This function performs variant calling on indels from a given BAM file using a predefined list of mutations. It processes the mutations data, batch processes the genomic positions, and calls mutations using a specific model.

dreams_vc_indels(
  mutations_df,
  bam_file_path,
  reference_path,
  model,
  model_indels,
  alpha = 0.05,
  use_turboem = TRUE,
  calculate_confidence_intervals = FALSE,
  batch_size = NULL
)

Arguments

mutations_df

A dataframe containing the list of mutations to be analyzed.

bam_file_path

Path to the BAM file containing sequencing data.

reference_path

Path to the reference genome file, typically in FASTA format.

model

The model to be used for calling mutations for SNVs.

model_indels

The model to be used for calling mutations for indels.

alpha

Significance level for statistical testing, default is 0.05.

use_turboem

Logical flag indicating whether to use the turboEM algorithm, default is TRUE.

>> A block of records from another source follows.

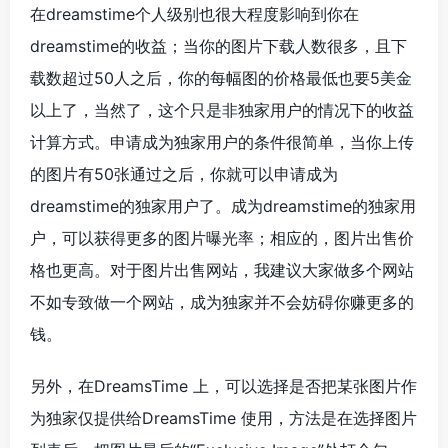
在dreamstime个人级别也很大程度影响到你在
dreamstime的收益；当你的图片下载人数很多，且下
载数超过50人之后，你的每幅图的价格最低也要5美金
以上了，当然了，这个只是非独家用户的情况下的收益
计算方式。申请成为独家用户的条件很简单，当你上传
的图片有50张通过之后，你就可以申请成为
dreamstime的独家用户了。成为dreamstime的独家用
户，可以获得更多的图片曝光率；相应的，图片出售价
格也更高。对于图片出售网站，我建议大家做多个网站
不如专致做一个网站，成为独家并不会妨碍你赚更多的
钱。
另外，在DreamsTime 上，可以选择是否把某张图片作
为独家仅提供给DreamsTime 使用，方法是在选择图片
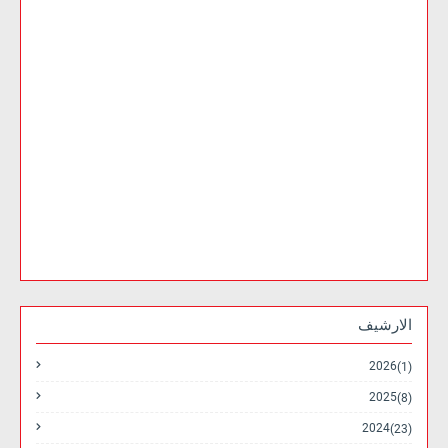
الارشيف
2026
(1)
2025
(8)
2024
(23)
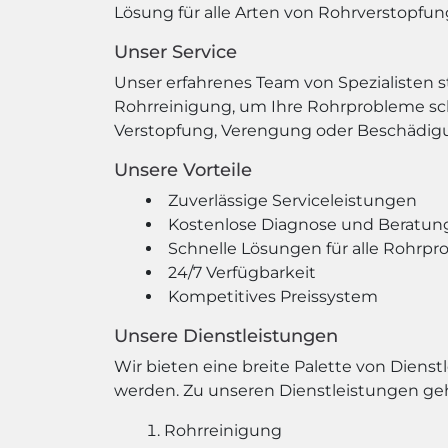
Lösung für alle Arten von Rohrverstopfu
Unser Service
Unser erfahrenes Team von Spezialisten s
Rohrreinigung, um Ihre Rohrprobleme sch
Verstopfung, Verengung oder Beschädigu
Unsere Vorteile
Zuverlässige Serviceleistungen
Kostenlose Diagnose und Beratun
Schnelle Lösungen für alle Rohrp
24/7 Verfügbarkeit
Kompetitives Preissystem
Unsere Dienstleistungen
Wir bieten eine breite Palette von Dienst
werden. Zu unseren Dienstleistungen ge
Rohrreinigung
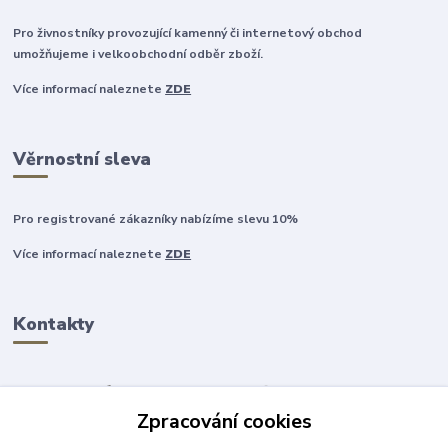
Pro živnostníky provozující kamenný či internetový obchod
umožňujeme i velkoobchodní odběr zboží.
Více informací naleznete
ZDE
Věrnostní sleva
Pro registrované zákazníky nabízíme slevu 10%
Více informací naleznete
ZDE
Kontakty
Zpracování cookies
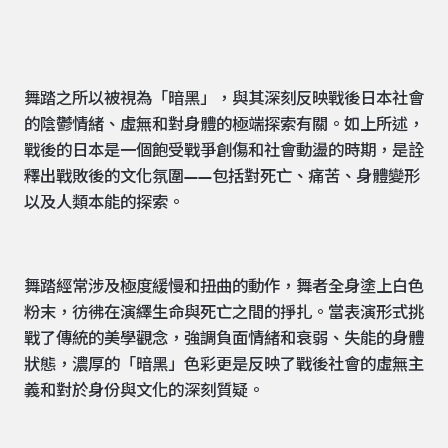
舞踏之所以被視為「暗黑」，與其深刻反映戰後日本社會
的陰鬱情緒、虛無和對身體的極端探索有關。如上所述，
戰後的日本是一個飽受戰爭創傷和社會動盪的時期，是詮
釋出戰敗後的文化氛圍——包括對死亡、痛苦、身體變形
以及人類本能的探索。
舞踏經常涉及極度緩慢和扭曲的動作，舞者全身塗上白色
粉末，彷彿在演繹生命與死亡之間的掙扎。當表演形式挑
戰了傳統的美學觀念，強調負面情緒和衰弱、失能的身體
狀態，濃厚的「暗黑」色彩更是反映了戰後社會的虛無主
義和對於身份與文化的深刻質疑。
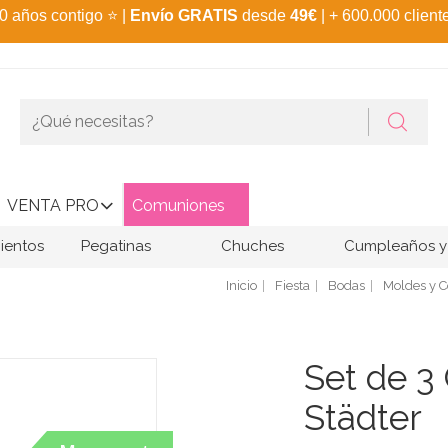
0 años contigo
⭐
|
Envío GRATIS
desde
49€
| + 600.000 client
VENTA PRO
Comuniones
ientos
Pegatinas
Chuches
Cumpleaños y 
Inicio
Fiesta
Bodas
Moldes y C
Set de 3
Städter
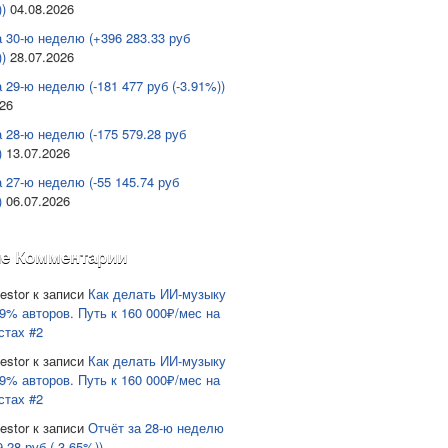
)
04.08.2026
а 30-ю неделю (+396 283.33 руб
)
28.07.2026
 29-ю неделю (-181 477 руб (-3.91%))
026
а 28-ю неделю (-175 579.28 руб
)
13.07.2026
а 27-ю неделю (-55 145.74 руб
)
06.07.2026
е Комментарии
estor
к записи
Как делать ИИ-музыку
9% авторов. Путь к 160 000₽/мес на
стах #2
estor
к записи
Как делать ИИ-музыку
9% авторов. Путь к 160 000₽/мес на
стах #2
estor
к записи
Отчёт за 28-ю неделю
9.28 руб (-3.65%))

calculate_confidence_intervals

Logical flag indicating whether to calculate confidence intervals, default is FALSE.

batch_size

Number of positions to process in each batch; if NULL, it's determined based on the data.

Value

A data.frame() with information about the individual mutation calls, including:

chr, genomic_pos

The genomic position of the mutation.

ref, alt

The reference and alternative allele.

EM_converged

If the EM algorithm converged.

EM_steps, fpeval, objfeval

Number of steps and function evaluations by the EM algorithm.

tf_est

The estiamted tumor fraction (allele fraction).

tf_min, tf_max

The confidence interval of tf_est.

exp_count

The expected count of the alternative allele under the error (null) model.

count

The count of the alternative allele.

coverage

The coverage used by the model (only referenceredas with and alternative allele).

full_coverage

The total coverage of the position (for reference).

obs_freq

The observed frequency of the alternative allele.

ll_0, ll_A

The value of the log-likelihood function under the null (tf=0) and alternative (tf>0) hypothesis.

Q_val, df, p_val

The chisq test statistic, degrees of freedom and p-value of the statistical test.

mutation_detected

Whether the mutation was detected at the supplied alpha level.